In the entries below, every line that contains "bounding" must be located and copied.
── Provided entries
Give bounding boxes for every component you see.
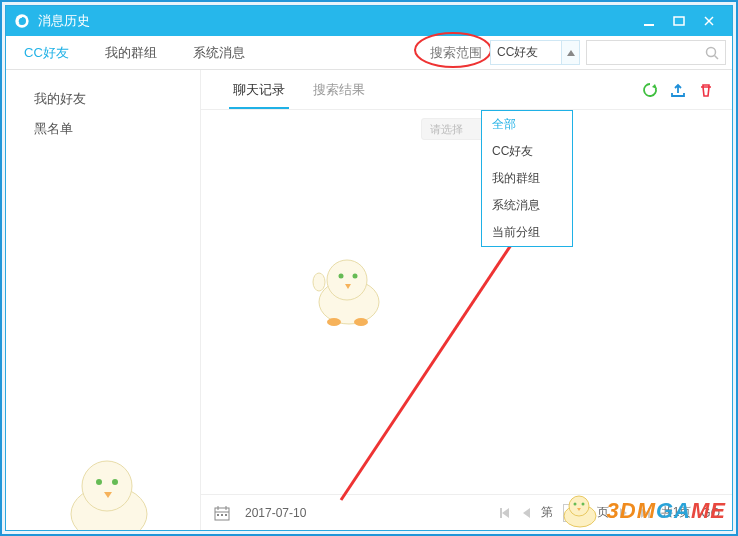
svg-point-12 [339, 274, 344, 279]
delete-button[interactable] [698, 82, 714, 98]
mascot-icon [301, 240, 391, 330]
body: 我的好友 黑名单 聊天记录 搜索结果 请选择 全部 C [6, 70, 732, 530]
content-area: 请选择 全部 CC好友 我的群组 系统消息 当前分组 [201, 110, 732, 494]
svg-marker-35 [620, 508, 627, 518]
subtab-chat-log[interactable]: 聊天记录 [219, 70, 299, 109]
svg-rect-29 [217, 514, 219, 516]
dropdown-arrow-icon[interactable] [561, 41, 579, 64]
svg-point-11 [327, 260, 367, 300]
page-total: 共1页 [661, 504, 692, 521]
mascot-icon-2 [51, 440, 161, 530]
last-page-button[interactable] [639, 507, 651, 519]
refresh-button[interactable] [642, 82, 658, 98]
svg-rect-30 [221, 514, 223, 516]
titlebar: 消息历史 [6, 6, 732, 36]
go-button[interactable]: GO [701, 506, 720, 520]
tab-cc-friends[interactable]: CC好友 [6, 36, 87, 69]
svg-marker-9 [652, 84, 657, 89]
dropdown-option-groups[interactable]: 我的群组 [482, 165, 572, 192]
svg-point-16 [327, 318, 341, 326]
first-page-button[interactable] [499, 507, 511, 519]
app-window: 消息历史 CC好友 我的群组 系统消息 搜索范围 CC好友 我的好友 黑名单 [5, 5, 733, 531]
svg-rect-31 [225, 514, 227, 516]
search-scope-select[interactable]: CC好友 [490, 40, 580, 65]
mascot-icon-3 [556, 492, 602, 528]
app-logo-icon [14, 13, 30, 29]
close-button[interactable] [694, 6, 724, 36]
svg-point-7 [707, 47, 716, 56]
svg-marker-6 [567, 50, 575, 56]
search-icon [705, 46, 719, 60]
svg-marker-36 [641, 508, 648, 518]
footer-bar: 2017-07-10 第 页 共1页 GO [201, 494, 732, 530]
svg-point-13 [353, 274, 358, 279]
svg-rect-33 [500, 508, 502, 518]
tab-my-groups[interactable]: 我的群组 [87, 36, 175, 69]
svg-point-19 [82, 461, 132, 511]
svg-rect-3 [674, 17, 684, 25]
main-toolbar: CC好友 我的群组 系统消息 搜索范围 CC好友 [6, 36, 732, 70]
svg-marker-32 [502, 508, 509, 518]
minimize-button[interactable] [634, 6, 664, 36]
svg-point-41 [582, 503, 585, 506]
svg-marker-34 [523, 508, 530, 518]
svg-point-20 [96, 479, 102, 485]
main-panel: 聊天记录 搜索结果 请选择 全部 CC好友 我的群组 系统消息 [201, 70, 732, 530]
page-prefix: 第 [541, 504, 553, 521]
next-page-button[interactable] [619, 507, 629, 519]
export-button[interactable] [670, 82, 686, 98]
search-scope-label: 搜索范围 [422, 36, 490, 69]
svg-point-40 [574, 503, 577, 506]
svg-point-17 [354, 318, 368, 326]
tab-system-msg[interactable]: 系统消息 [175, 36, 263, 69]
search-input[interactable] [586, 40, 726, 65]
svg-point-39 [569, 496, 589, 516]
dropdown-option-sysmsg[interactable]: 系统消息 [482, 192, 572, 219]
footer-date: 2017-07-10 [245, 506, 306, 520]
subtab-search-results[interactable]: 搜索结果 [299, 70, 379, 109]
maximize-button[interactable] [664, 6, 694, 36]
sidebar-item-friends[interactable]: 我的好友 [34, 84, 200, 114]
window-title: 消息历史 [38, 12, 90, 30]
dropdown-option-all[interactable]: 全部 [482, 111, 572, 138]
svg-point-21 [112, 479, 118, 485]
svg-rect-37 [648, 508, 650, 518]
dropdown-option-ccfriends[interactable]: CC好友 [482, 138, 572, 165]
dropdown-option-currentgroup[interactable]: 当前分组 [482, 219, 572, 246]
calendar-icon[interactable] [213, 504, 231, 522]
prev-page-button[interactable] [521, 507, 531, 519]
sidebar-item-blacklist[interactable]: 黑名单 [34, 114, 200, 144]
svg-line-8 [715, 55, 719, 59]
subtabs: 聊天记录 搜索结果 [201, 70, 732, 110]
scope-dropdown-list: 全部 CC好友 我的群组 系统消息 当前分组 [481, 110, 573, 247]
svg-point-15 [313, 273, 325, 291]
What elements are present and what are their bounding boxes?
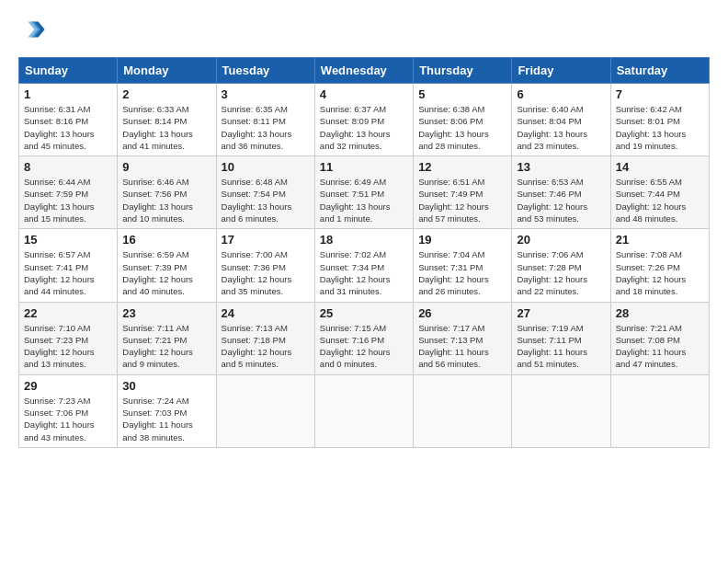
day-header: Wednesday [314, 58, 413, 84]
calendar-cell: 9Sunrise: 6:46 AM Sunset: 7:56 PM Daylig… [118, 156, 216, 229]
calendar-cell [216, 374, 314, 447]
day-detail: Sunrise: 6:48 AM Sunset: 7:54 PM Dayligh… [222, 176, 310, 224]
day-header: Friday [512, 58, 610, 84]
day-detail: Sunrise: 6:33 AM Sunset: 8:14 PM Dayligh… [122, 103, 210, 152]
calendar-header-row: SundayMondayTuesdayWednesdayThursdayFrid… [19, 58, 710, 84]
day-detail: Sunrise: 7:24 AM Sunset: 7:03 PM Dayligh… [122, 395, 210, 443]
calendar-cell: 12Sunrise: 6:51 AM Sunset: 7:49 PM Dayli… [414, 156, 512, 229]
day-header: Thursday [414, 58, 512, 84]
day-number: 23 [122, 306, 210, 320]
day-detail: Sunrise: 6:49 AM Sunset: 7:51 PM Dayligh… [320, 176, 408, 224]
calendar-cell: 20Sunrise: 7:06 AM Sunset: 7:28 PM Dayli… [512, 229, 610, 302]
day-detail: Sunrise: 7:00 AM Sunset: 7:36 PM Dayligh… [222, 248, 310, 297]
day-detail: Sunrise: 7:10 AM Sunset: 7:23 PM Dayligh… [24, 322, 112, 371]
day-number: 4 [320, 87, 408, 101]
day-detail: Sunrise: 6:31 AM Sunset: 8:16 PM Dayligh… [24, 103, 112, 152]
day-detail: Sunrise: 7:19 AM Sunset: 7:11 PM Dayligh… [517, 322, 605, 371]
calendar-cell: 8Sunrise: 6:44 AM Sunset: 7:59 PM Daylig… [19, 156, 118, 229]
calendar-cell: 16Sunrise: 6:59 AM Sunset: 7:39 PM Dayli… [118, 229, 216, 302]
header [18, 17, 710, 46]
calendar-cell: 11Sunrise: 6:49 AM Sunset: 7:51 PM Dayli… [314, 156, 413, 229]
day-detail: Sunrise: 6:40 AM Sunset: 8:04 PM Dayligh… [517, 103, 605, 152]
day-header: Saturday [610, 58, 709, 84]
calendar-cell: 21Sunrise: 7:08 AM Sunset: 7:26 PM Dayli… [610, 229, 709, 302]
calendar-cell: 29Sunrise: 7:23 AM Sunset: 7:06 PM Dayli… [19, 374, 118, 447]
calendar-cell: 22Sunrise: 7:10 AM Sunset: 7:23 PM Dayli… [19, 302, 118, 374]
day-number: 17 [222, 233, 310, 247]
day-detail: Sunrise: 6:38 AM Sunset: 8:06 PM Dayligh… [418, 103, 506, 152]
day-number: 28 [616, 306, 704, 320]
calendar-cell: 14Sunrise: 6:55 AM Sunset: 7:44 PM Dayli… [610, 156, 709, 229]
day-detail: Sunrise: 7:23 AM Sunset: 7:06 PM Dayligh… [24, 395, 112, 443]
day-detail: Sunrise: 7:11 AM Sunset: 7:21 PM Dayligh… [122, 322, 210, 371]
logo [18, 17, 46, 46]
calendar-cell: 25Sunrise: 7:15 AM Sunset: 7:16 PM Dayli… [314, 302, 413, 374]
day-detail: Sunrise: 6:57 AM Sunset: 7:41 PM Dayligh… [24, 248, 112, 297]
calendar-cell: 7Sunrise: 6:42 AM Sunset: 8:01 PM Daylig… [610, 84, 709, 156]
day-number: 22 [24, 306, 112, 320]
calendar-cell: 2Sunrise: 6:33 AM Sunset: 8:14 PM Daylig… [118, 84, 216, 156]
calendar-cell: 30Sunrise: 7:24 AM Sunset: 7:03 PM Dayli… [118, 374, 216, 447]
day-number: 11 [320, 160, 408, 174]
day-number: 21 [616, 233, 704, 247]
day-number: 14 [616, 160, 704, 174]
day-number: 8 [24, 160, 112, 174]
day-detail: Sunrise: 6:35 AM Sunset: 8:11 PM Dayligh… [222, 103, 310, 152]
day-number: 3 [222, 87, 310, 101]
day-detail: Sunrise: 7:13 AM Sunset: 7:18 PM Dayligh… [222, 322, 310, 371]
calendar-week-row: 22Sunrise: 7:10 AM Sunset: 7:23 PM Dayli… [19, 302, 710, 374]
calendar-cell: 10Sunrise: 6:48 AM Sunset: 7:54 PM Dayli… [216, 156, 314, 229]
calendar-cell: 5Sunrise: 6:38 AM Sunset: 8:06 PM Daylig… [414, 84, 512, 156]
calendar-cell: 18Sunrise: 7:02 AM Sunset: 7:34 PM Dayli… [314, 229, 413, 302]
calendar-week-row: 29Sunrise: 7:23 AM Sunset: 7:06 PM Dayli… [19, 374, 710, 447]
calendar-cell: 28Sunrise: 7:21 AM Sunset: 7:08 PM Dayli… [610, 302, 709, 374]
day-detail: Sunrise: 6:55 AM Sunset: 7:44 PM Dayligh… [616, 176, 704, 224]
day-detail: Sunrise: 6:37 AM Sunset: 8:09 PM Dayligh… [320, 103, 408, 152]
calendar-cell: 24Sunrise: 7:13 AM Sunset: 7:18 PM Dayli… [216, 302, 314, 374]
day-detail: Sunrise: 6:42 AM Sunset: 8:01 PM Dayligh… [616, 103, 704, 152]
calendar-week-row: 8Sunrise: 6:44 AM Sunset: 7:59 PM Daylig… [19, 156, 710, 229]
day-number: 10 [222, 160, 310, 174]
calendar-cell [314, 374, 413, 447]
day-number: 5 [418, 87, 506, 101]
calendar-cell [512, 374, 610, 447]
day-detail: Sunrise: 7:21 AM Sunset: 7:08 PM Dayligh… [616, 322, 704, 371]
day-detail: Sunrise: 7:04 AM Sunset: 7:31 PM Dayligh… [418, 248, 506, 297]
calendar-cell: 3Sunrise: 6:35 AM Sunset: 8:11 PM Daylig… [216, 84, 314, 156]
day-detail: Sunrise: 6:44 AM Sunset: 7:59 PM Dayligh… [24, 176, 112, 224]
day-number: 19 [418, 233, 506, 247]
day-number: 24 [222, 306, 310, 320]
logo-icon [20, 17, 46, 42]
calendar-cell [610, 374, 709, 447]
day-number: 9 [122, 160, 210, 174]
calendar-cell: 4Sunrise: 6:37 AM Sunset: 8:09 PM Daylig… [314, 84, 413, 156]
calendar-cell: 26Sunrise: 7:17 AM Sunset: 7:13 PM Dayli… [414, 302, 512, 374]
day-number: 7 [616, 87, 704, 101]
day-detail: Sunrise: 7:06 AM Sunset: 7:28 PM Dayligh… [517, 248, 605, 297]
day-number: 2 [122, 87, 210, 101]
day-number: 20 [517, 233, 605, 247]
calendar-week-row: 15Sunrise: 6:57 AM Sunset: 7:41 PM Dayli… [19, 229, 710, 302]
day-number: 12 [418, 160, 506, 174]
day-detail: Sunrise: 7:17 AM Sunset: 7:13 PM Dayligh… [418, 322, 506, 371]
calendar-cell: 19Sunrise: 7:04 AM Sunset: 7:31 PM Dayli… [414, 229, 512, 302]
day-number: 30 [122, 379, 210, 393]
day-header: Monday [118, 58, 216, 84]
day-number: 16 [122, 233, 210, 247]
calendar-cell: 1Sunrise: 6:31 AM Sunset: 8:16 PM Daylig… [19, 84, 118, 156]
day-number: 29 [24, 379, 112, 393]
day-detail: Sunrise: 7:08 AM Sunset: 7:26 PM Dayligh… [616, 248, 704, 297]
calendar-cell: 13Sunrise: 6:53 AM Sunset: 7:46 PM Dayli… [512, 156, 610, 229]
day-number: 18 [320, 233, 408, 247]
day-detail: Sunrise: 6:59 AM Sunset: 7:39 PM Dayligh… [122, 248, 210, 297]
day-number: 25 [320, 306, 408, 320]
calendar-cell: 23Sunrise: 7:11 AM Sunset: 7:21 PM Dayli… [118, 302, 216, 374]
day-detail: Sunrise: 6:51 AM Sunset: 7:49 PM Dayligh… [418, 176, 506, 224]
calendar-cell: 6Sunrise: 6:40 AM Sunset: 8:04 PM Daylig… [512, 84, 610, 156]
day-detail: Sunrise: 6:46 AM Sunset: 7:56 PM Dayligh… [122, 176, 210, 224]
day-header: Tuesday [216, 58, 314, 84]
day-number: 13 [517, 160, 605, 174]
day-detail: Sunrise: 7:15 AM Sunset: 7:16 PM Dayligh… [320, 322, 408, 371]
calendar-cell [414, 374, 512, 447]
calendar-cell: 15Sunrise: 6:57 AM Sunset: 7:41 PM Dayli… [19, 229, 118, 302]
────
■ Completed exercise:
Give bounding boxes for every component you see.
What elements are present and what are their bounding boxes?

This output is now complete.